Updated: Apr 16
More often than not, we spend little to no time thinking about how our food waste is managed. As consumers we put our food in the trash and expect that someone else will do something with it. Most of us understand that it's probably not great that our food is ending up in a landfill somewhere, but the issue is much larger than that. In an article by Foodprint, there are about 125 to 160 billion pounds of food in the United States that go to waste every year, much of this food being perfectly edible and nutritious (Foodprint). An article by NRDC elaborates on this statistic, explaining how Americans don't eat 40% of the food we consume (NRDC). That amount of waste equates to around 1250 calories lost per person, 21% of US landfills wasted, 19% of U.S. cropland wasted, or 21% of US water for agricultural use!
The agricultural system and food waste program are creating irreversible, detrimental effects on the environment. One of the underutilized solutions to the climate crisis is taking initiative in working towards a more sustainable food system. We need to start enforcing policies which promote a circular food economy rather than a linear one that temporarily profits off of exploitation.
This is an issue far greater than any individual, but we as individuals are partially responsible for this crisis. According to NRDC, households hold the largest responsibility in contributing to food waste (2012 NRDC). The small, yet important responsibility we hold in the food system gives us power to make positive changes in the way we handle our unused food. There are numerous policy proposals in place to reduce food waste in the United States. Although these policies may help reduce the effects of food pollution, we may not see these go into effect for decades.

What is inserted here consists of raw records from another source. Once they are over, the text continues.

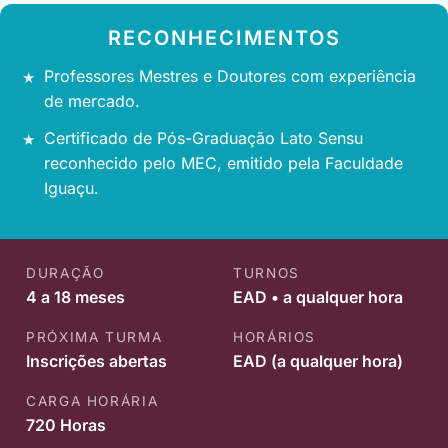
RECONHECIMENTOS
Professores Mestres e Doutores com experiência
de mercado.
Certificado de Pós-Graduação Lato Sensu
reconhecido pelo MEC, emitido pela Faculdade
Iguaçu.
DURAÇÃO
TURNOS
4 a 18 meses
EAD • a qualquer hora
PRÓXIMA TURMA
HORÁRIOS
Inscrições abertas
EAD (a qualquer hora)
CARGA HORÁRIA
720 Horas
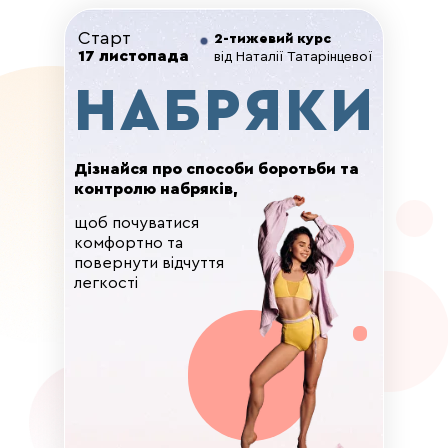
Старт
2-тижевий курс
17 листопада
від Наталії Татарінцевої
НАБРЯКИ
Дізнайся про способи боротьби та
контролю набряків,
щоб почуватися
комфортно та
повернути відчуття
легкості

I believe one of the most important changes we can make to counteract the negative effects of our wasteful food system is to integrate a compost bin into our homes. Composting our food significantly reduces or eliminates our contribution to food waste into landfills. The issue with food in landfills is the organic matter is actually preserved by the compact fitting of the landfill, making it much harder to actually recycle back into the soil. Food in landfills also contributes a greater amount of greenhouse gas emissions than food in compost bins.

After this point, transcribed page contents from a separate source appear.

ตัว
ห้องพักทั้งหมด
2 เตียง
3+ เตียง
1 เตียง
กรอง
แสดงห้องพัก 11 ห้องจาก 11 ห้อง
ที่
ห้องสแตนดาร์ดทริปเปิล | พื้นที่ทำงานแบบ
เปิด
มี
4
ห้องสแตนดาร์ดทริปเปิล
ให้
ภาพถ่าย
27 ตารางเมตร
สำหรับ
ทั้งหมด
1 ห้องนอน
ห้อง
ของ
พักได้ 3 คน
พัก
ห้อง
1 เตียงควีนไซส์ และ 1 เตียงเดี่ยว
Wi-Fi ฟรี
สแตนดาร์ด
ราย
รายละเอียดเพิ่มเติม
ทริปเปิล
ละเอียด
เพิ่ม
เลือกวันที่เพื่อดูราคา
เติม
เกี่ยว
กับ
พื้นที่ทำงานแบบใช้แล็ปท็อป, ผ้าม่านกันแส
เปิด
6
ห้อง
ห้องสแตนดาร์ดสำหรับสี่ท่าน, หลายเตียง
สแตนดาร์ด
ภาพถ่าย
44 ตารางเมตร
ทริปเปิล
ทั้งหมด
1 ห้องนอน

Here is a list by Interstate Waste Services describing what you can and cannot compost. Look at all the things you can recycle back into your soil rather than contributing to the landfill crisis!
I have had a compost bin for almost two years now, and I have saved dozens of pounds of waste. My compost bin has allowed me to save tens of thousands of food scraps, flowers, paper products, leaves, and so much more from landfills. I keep an equal balance between greens and browns in the compost bin for the best results. I also mix my compost up once a week so the waste decomposes faster. Having worms in your compost bin is a sign that your bin is healthy and the waste is being decomposed by the insects. Interacting with your compost bin has actually been proven to help boost your immune system. You can buy a compost bin for as little as 10 dollars, but I recycled a large plastic bin and have found equal success. I would recommend keeping your compost bin somewhere dry and cool. Here’s 2 years of my families organic plant waste.
Over time, these organic materials will transform back into nutrient dense soil. This soil can be used to grow your own food or plants. This new topsoil will significantly boost the fruitfulness and growth of your plants at home.
Composting can be done anywhere. Even if you live in an apartment or dorm room, composting should be made a priority. Community composting centers are becoming more and more commonplace, as many cities have a composting facility accessible. This is a great alternative for those with absolutely no place for a compost bin.
I hope you make the earth a priority for the new year and every year. Composting is one of the best ways to reduce your carbon footprint and change your relationship with the earth from a parasitic relationship to a mutually beneficial relationship. The earth has the amazing ability to turn our waste into beauty, but only if we are able to work with her.